___ INFORMATION GIVEN
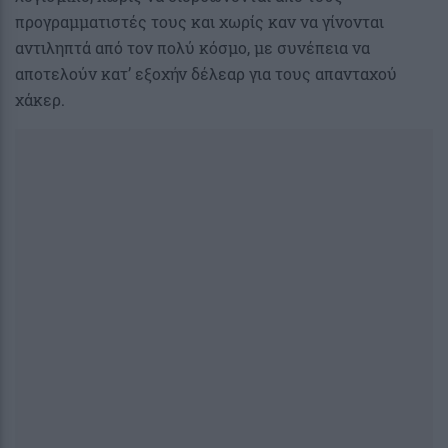
προγραμματιστές τους και χωρίς καν να γίνονται
αντιληπτά από τον πολύ κόσμο, με συνέπεια να
αποτελούν κατ’ εξοχήν δέλεαρ για τους απανταχού
χάκερ.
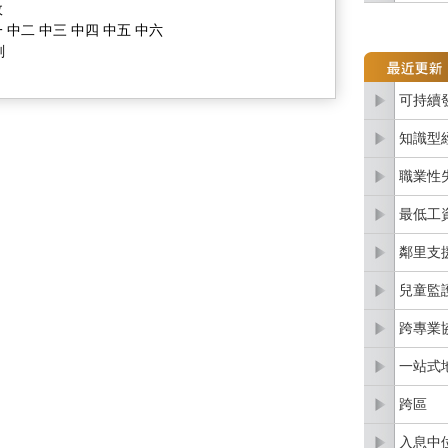
政
 中二 中三 中四 中五 中六
劃
可持續
知識型
職業性
最低工
鄰里支
兒童監
跨專業
一站式
跨區
入息中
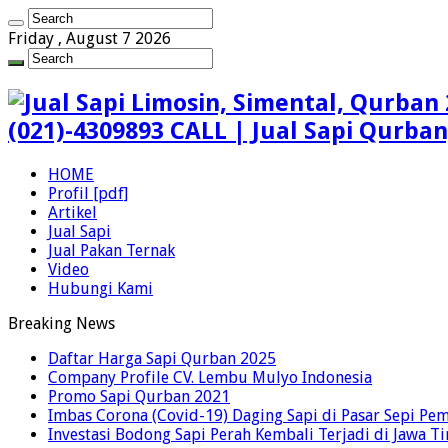
Friday , August 7 2026
(021)-4309893 CALL | Jual Sapi Qurba
HOME
Profil [pdf]
Artikel
Jual Sapi
Jual Pakan Ternak
Video
Hubungi Kami
Breaking News
Daftar Harga Sapi Qurban 2025
Company Profile CV. Lembu Mulyo Indonesia
Promo Sapi Qurban 2021
Imbas Corona (Covid-19) Daging Sapi di Pasar Sepi Pem
Investasi Bodong Sapi Perah Kembali Terjadi di Jawa T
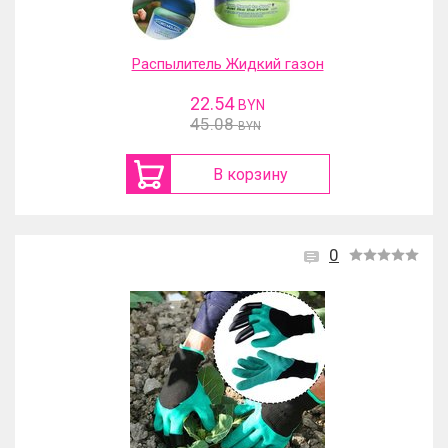
Распылитель Жидкий газон
22.54
BYN
45.08
BYN
В корзину
0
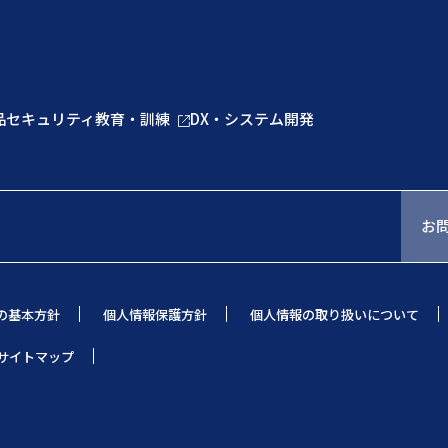
品
セキュリティ教育・訓練
DX・システム開発
お
の基本方針
個人情報保護方針
個人情報の取り扱いについて
サイトマップ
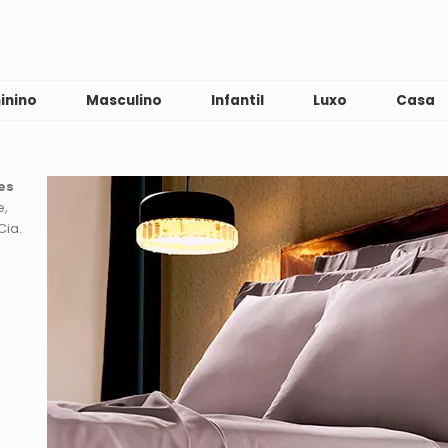
inino
Masculino
Infantil
Luxo
Casa
es
e
Cia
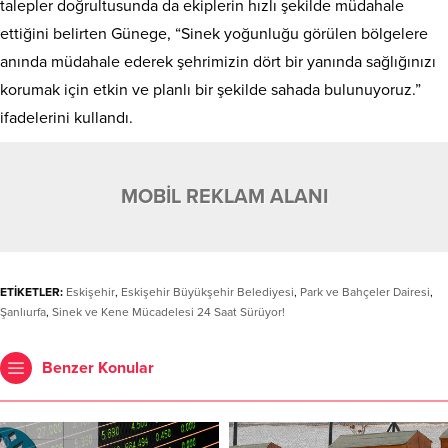
talepler doğrultusunda da ekiplerin hızlı şekilde müdahale
ettiğini belirten Günege, “Sinek yoğunluğu görülen bölgelere
anında müdahale ederek şehrimizin dört bir yanında sağlığınızı
korumak için etkin ve planlı bir şekilde sahada bulunuyoruz.”
ifadelerini kullandı.
MOBİL REKLAM ALANI
ETİKETLER:
Eskişehir
,
Eskişehir Büyükşehir Belediyesi
,
Park ve Bahçeler Dairesi
,
Şanlıurfa
,
Sinek ve Kene Mücadelesi 24 Saat Sürüyor!
Benzer Konular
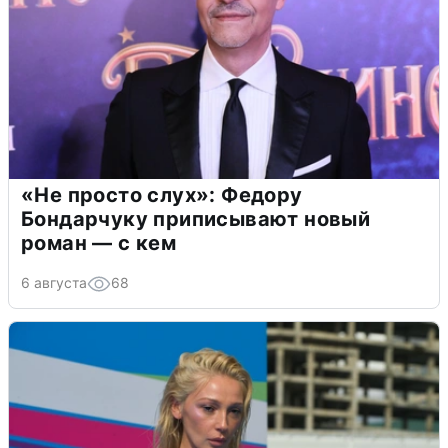
«Не просто слух»: Федору
Бондарчуку приписывают новый
роман — с кем
6 августа
68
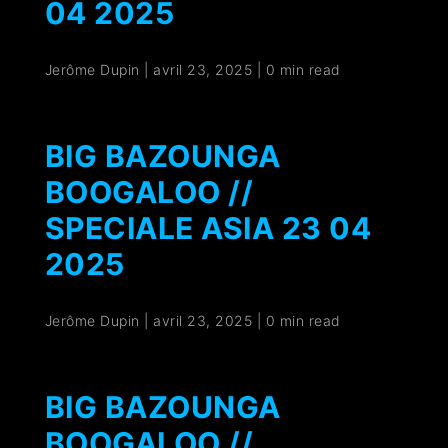
04 2025
Jerôme Dupin
|
avril 23, 2025
|
0 min read
BIG BAZOUNGA
BOOGALOO //
SPECIALE ASIA 23 04
2025
Jerôme Dupin
|
avril 23, 2025
|
0 min read
BIG BAZOUNGA
BOOGALOO //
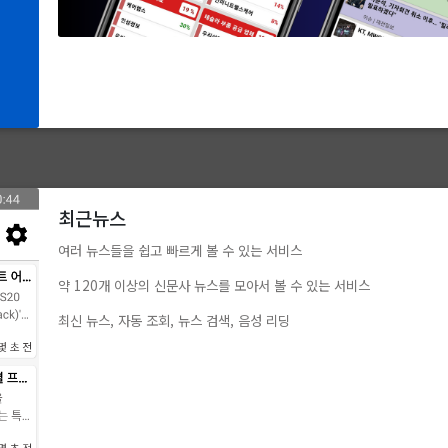
최근뉴스
여러 뉴스들을 쉽고 빠르게 볼 수 있는 서비스
약 120개 이상의 신문사 뉴스를 모아서 볼 수 있는 서비스
최신 뉴스, 자동 조회, 뉴스 검색, 음성 리딩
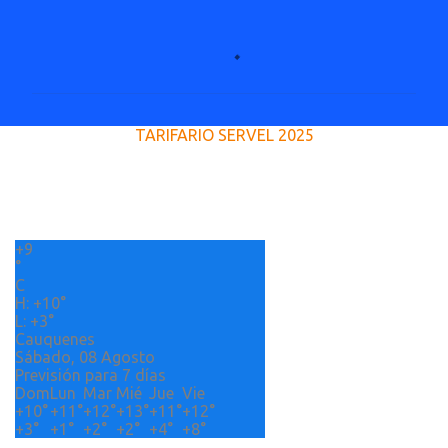
C
o
m
e
TARIFARIO SERVEL 2025
n
t
a
r
+
9
i
°
o
C
H:
+
10°
s
L:
+
3°
Cauquenes
Sábado, 08 Agosto
Previsión para 7 días
Dom
Lun
Mar
Mié
Jue
Vie
+
10°
+
11°
+
12°
+
13°
+
11°
+
12°
+
3°
+
1°
+
2°
+
2°
+
4°
+
8°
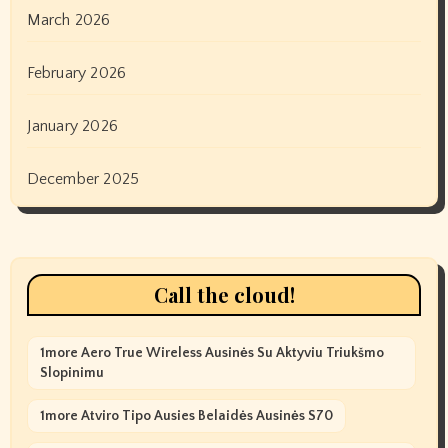
March 2026
February 2026
January 2026
December 2025
Call the cloud!
1more Aero True Wireless Ausinės Su Aktyviu Triukšmo
Slopinimu
1more Atviro Tipo Ausies Belaidės Ausinės S70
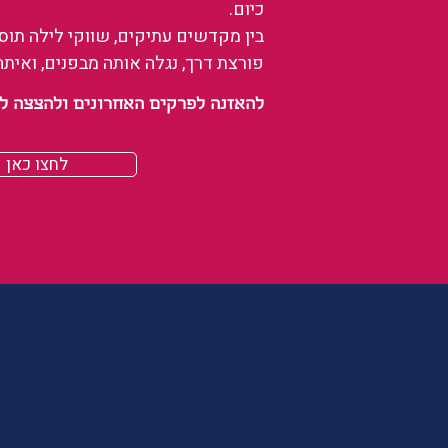
כיום.
בין מקדשים עתיקים, שווקי לילה תו
פורצת דרך, נגלה אותה מבפנים, ואיתה
להאזנה לפרקים האחרונים ולהצצה לעולם של
לחצו כאן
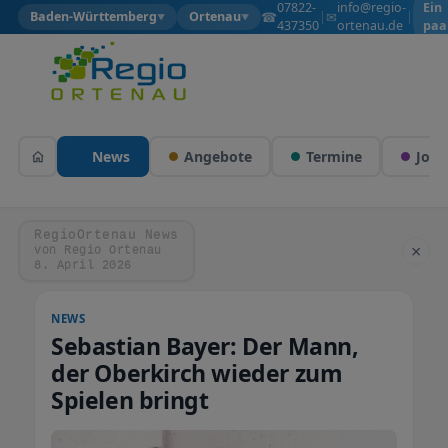
07822-
info@regio-
Ein
☎
✉
Baden-Württemberg
Ortenau
|
|
▼
▼
437350
ortenau.de
paa
Wol
News
Angebote
Termine
Jobs
RegioOrtenau News
×
von Regio Ortenau
8. April 2026
NEWS
Sebastian Bayer: Der Mann,
der Oberkirch wieder zum
Spielen bringt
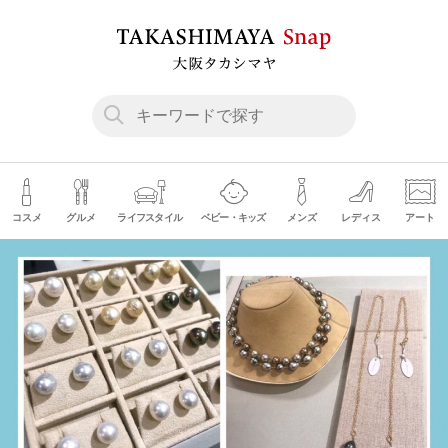
コスメ
グルメ
ライフスタイル
ベビー・キッズ
メンズ
レディス
アート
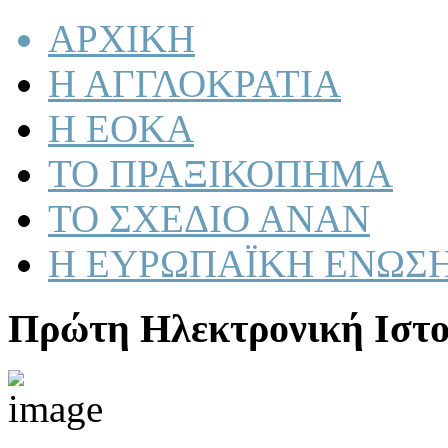
ΑΡΧΙΚΗ
Η ΑΓΓΛΟΚΡΑΤΙΑ
Η ΕΟΚΑ
ΤΟ ΠΡΑΞΙΚΟΠΗΜΑ
ΤΟ ΣΧΕΔΙΟ ΑΝΑΝ
Η ΕΥΡΩΠΑΪΚΗ ΕΝΩΣ
Πρώτη Ηλεκτρονική Ιστο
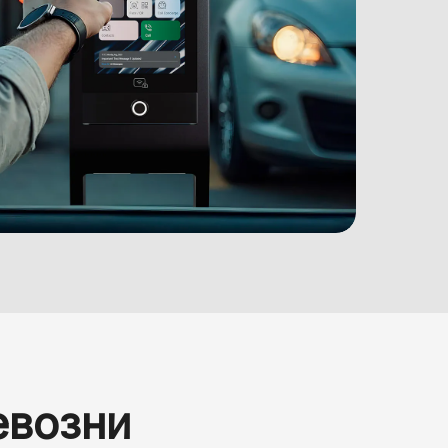
евозни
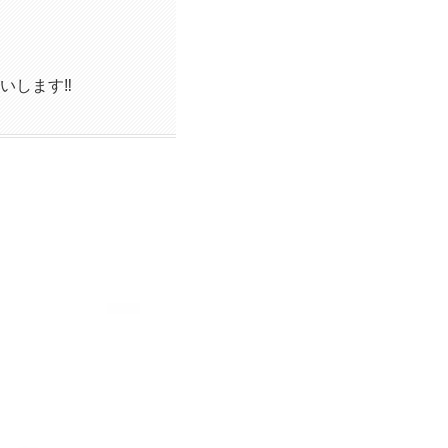
いします‼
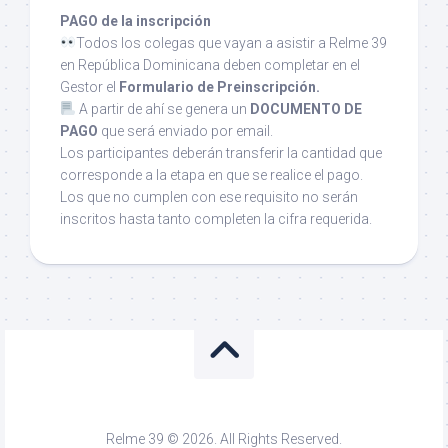
PAGO de la inscripción
Todos los colegas que vayan a asistir a Relme 39
en República Dominicana deben completar en el
Gestor el
Formulario de Preinscripción.
A partir de ahí se genera un
DOCUMENTO DE
PAGO
que será enviado por email.
Los participantes deberán transferir la cantidad que
corresponde a la etapa en que se realice el pago.
Los que no cumplen con ese requisito no serán
inscritos hasta tanto completen la cifra requerida.
Relme 39 © 2026. All Rights Reserved.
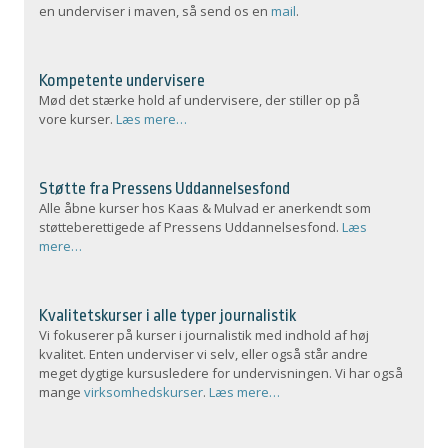
en underviser i maven, så send os en
mail
.
Kompetente undervisere
Mød det stærke hold af undervisere, der stiller op på
vore kurser.
Læs mere…
Støtte fra Pressens Uddannelsesfond
Alle åbne kurser hos Kaas & Mulvad er anerkendt som
støtteberettigede af Pressens Uddannelsesfond.
Læs
mere…
Kvalitetskurser i alle typer journalistik
Vi fokuserer på kurser i journalistik med indhold af høj
kvalitet. Enten underviser vi selv, eller også står andre
meget dygtige kursusledere for undervisningen. Vi har også
mange
virksomhedskurser
.
Læs mere…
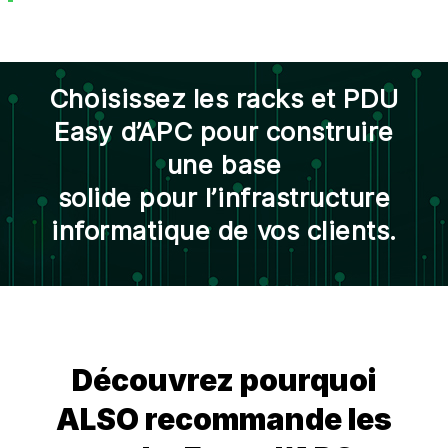
Choisissez les racks et PDU
Easy d’APC pour construire
une base
solide pour l’infrastructure
informatique de vos clients.
Découvrez pourquoi
ALSO recommande les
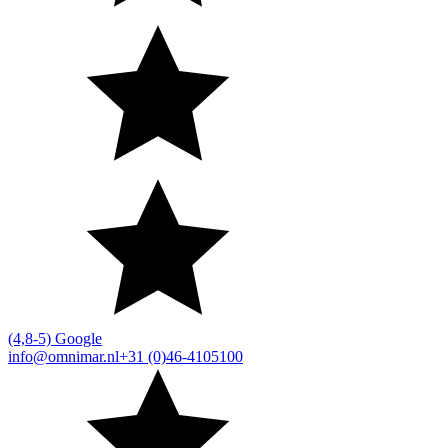
(4,8-5) Google
info@omnimar.nl
+31 (0)46-4105100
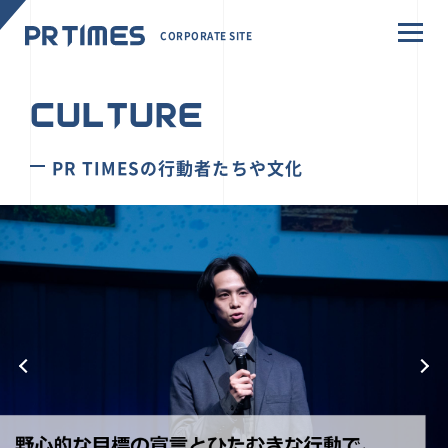
CORPORATE SITE
CULTURE
PR TIMESの行動者たちや文化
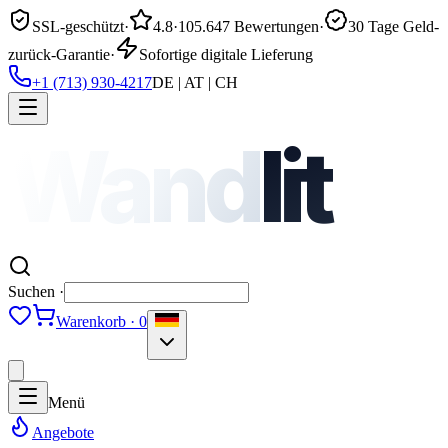
SSL-geschützt
·
4.8
·
105.647 Bewertungen
·
30 Tage Geld-
zurück-Garantie
·
Sofortige digitale Lieferung
+1 (713) 930-4217
DE | AT | CH
Wand
lit
Suchen ·
Warenkorb · 0
Menü
Angebote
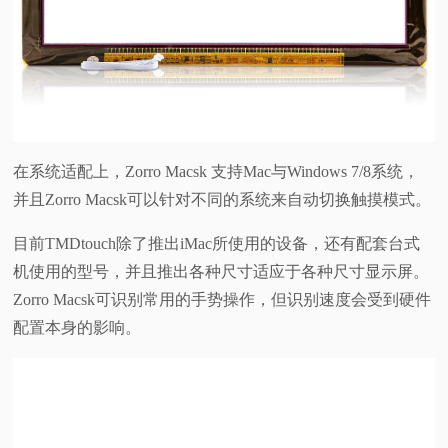
在系统适配上，Zorro Macsk 支持Mac与Windows 7/8系统，
并且Zorro Macsk可以针对不同的系统来自动切换触摸模式。
目前TMDtouch除了推出iMac所使用的设备，还有配套台式
机使用的型号，并且推出各种尺寸适应于各种尺寸显示屏。
Zorro Macsk可识别常用的手势操作，但识别速度会受到硬件
配置本身的影响。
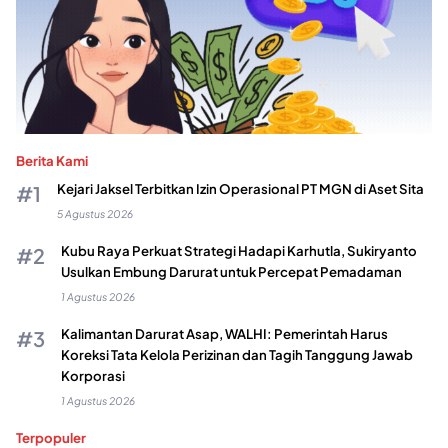
Berita Kami
Kejari Jaksel Terbitkan Izin Operasional PT MGN di Aset Sita
5 Agustus 2026
Kubu Raya Perkuat Strategi Hadapi Karhutla, Sukiryanto
Usulkan Embung Darurat untuk Percepat Pemadaman
1 Agustus 2026
Kalimantan Darurat Asap, WALHI: Pemerintah Harus
Koreksi Tata Kelola Perizinan dan Tagih Tanggung Jawab
Korporasi
1 Agustus 2026
Terpopuler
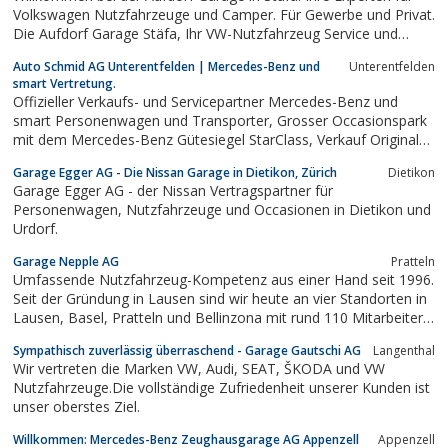
Volkswagen Nutzfahrzeuge und Camper. Für Gewerbe und Privat.
Die Aufdorf Garage Stäfa, Ihr VW-Nutzfahrzeug Service und
Verkaufsstützpunkt in Uerikon. Unser Herz schlägt für VW-
Auto Schmid AG Unterentfelden | Mercedes-Benz und
Unterentfelden
Nutzfahrzeuge und deshalb haben wir uns auch darauf
smart Vertretung.
spezialisiert. Mit Leidenschaft...
Offizieller Verkaufs- und Servicepartner Mercedes-Benz und
smart Personenwagen und Transporter, Grosser Occasionspark
mit dem Mercedes-Benz Gütesiegel StarClass, Verkauf Original
Ersatzteile und Zubehör
Garage Egger AG - Die Nissan Garage in Dietikon, Zürich
Dietikon
Garage Egger AG - der Nissan Vertragspartner für
Personenwagen, Nutzfahrzeuge und Occasionen in Dietikon und
Urdorf.
Garage Nepple AG
Pratteln
Umfassende Nutzfahrzeug-Kompetenz aus einer Hand seit 1996.
Seit der Gründung in Lausen sind wir heute an vier Standorten in
Lausen, Basel, Pratteln und Bellinzona mit rund 110 Mitarbeitern
und Mitarbeiterinnen vertreten.
Sympathisch zuverlässig überraschend - Garage Gautschi AG
Langenthal
Wir vertreten die Marken VW, Audi, SEAT, ŠKODA und VW
Nutzfahrzeuge.Die vollständige Zufriedenheit unserer Kunden ist
unser oberstes Ziel.
Willkommen: Mercedes-Benz Zeughausgarage AG Appenzell
Appenzell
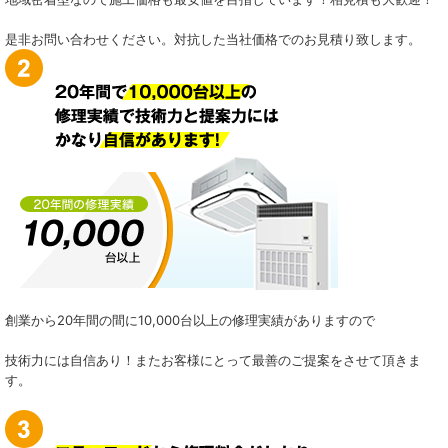
是非お問い合わせください。対抗した当社価格でのお見積り致します。
創業から20年間の間に10,000台以上の修理実績がありますので
技術力には自信あり！またお客様にとって最善のご提案をさせて頂きま
す。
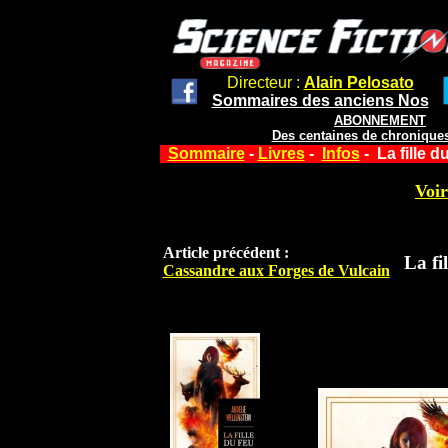
Directeur :
Alain Pelosato
Sommaires des anciens Nos
ABONNEMENT
Des centaines de chroniques
Sommaire
-
Livres
-
Infos
- La fille d
Voir
Article précédent :
La fi
Cassandre aux Forges de Vulcain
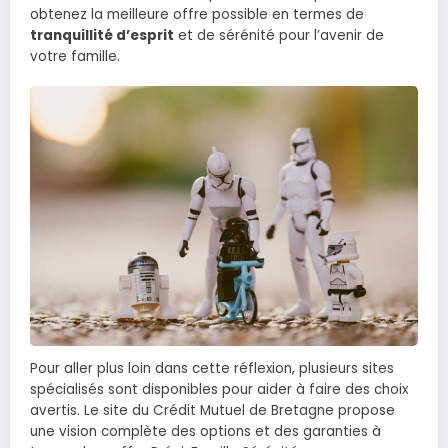
obtenez la meilleure offre possible en termes de
tranquillité d’esprit
et de sérénité pour l’avenir de
votre famille.
Pour aller plus loin dans cette réflexion, plusieurs sites
spécialisés sont disponibles pour aider à faire des choix
avertis. Le site du Crédit Mutuel de Bretagne propose
une vision complète des options et des garanties à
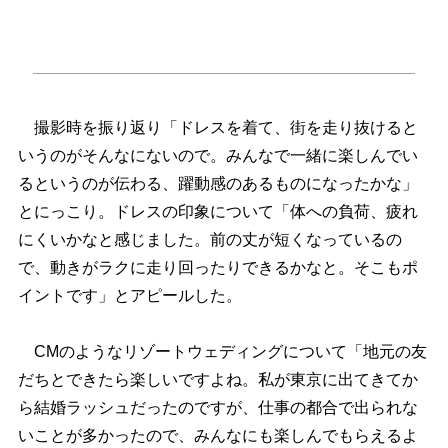
撮影時を振り返り「ドレスを着て、街を走り抜けると
いうのがそんなにないので。みんなで一緒に楽しんでい
るというのが伝わる、躍動感のあるものになったかな」
とにっこり。ドレスの印象について「体への負荷、疲れ
にくいかなと感じました。前の丈が短くなっているの
で、動きがラクに走り回ったりできるかなと。そこもポ
イントです」とアピールした。
CMのようなリゾートウェディングについて「地元の友
だちとできたら楽しいですよね。私が東京に出てきてか
ら結婚ラッシュだったのですが、仕事の都合で出られな
いことが多かったので、みんなにも楽しんでもらえるよ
______
» TASK ITEM: Determine the number of lines in the data above that contain the word "Sapi", and provide only that figure.

» ANSWER TO THIS PROBLEM: 6